START MATERIAL SUPPLIED

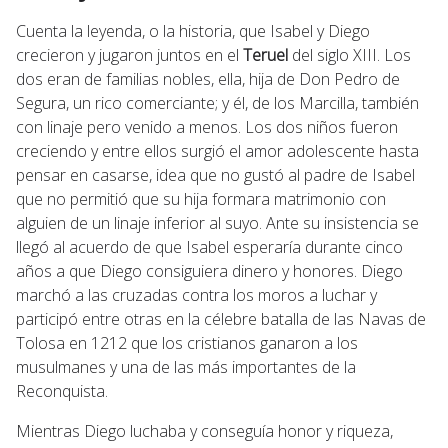
Cuenta la leyenda, o la historia, que Isabel y Diego
crecieron y jugaron juntos en el
Teruel
del siglo XIII. Los
dos eran de familias nobles, ella, hija de Don Pedro de
Segura, un rico comerciante; y él, de los Marcilla, también
con linaje pero venido a menos. Los dos niños fueron
creciendo y entre ellos surgió el amor adolescente hasta
pensar en casarse, idea que no gustó al padre de Isabel
que no permitió que su hija formara matrimonio con
alguien de un linaje inferior al suyo. Ante su insistencia se
llegó al acuerdo de que Isabel esperaría durante cinco
años a que Diego consiguiera dinero y honores. Diego
marchó a las cruzadas contra los moros a luchar y
participó entre otras en la célebre batalla de las Navas de
Tolosa en 1212 que los cristianos ganaron a los
musulmanes y una de las más importantes de la
Reconquista.
Mientras Diego luchaba y conseguía honor y riqueza,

END MATERIAL SUPPLIED

Filter the records for lines holding the string "entre". Copy each one.

TASK OUTPUT:
creciendo y entre ellos surgió el amor adolescente hasta
participó entre otras en la célebre batalla de las Navas de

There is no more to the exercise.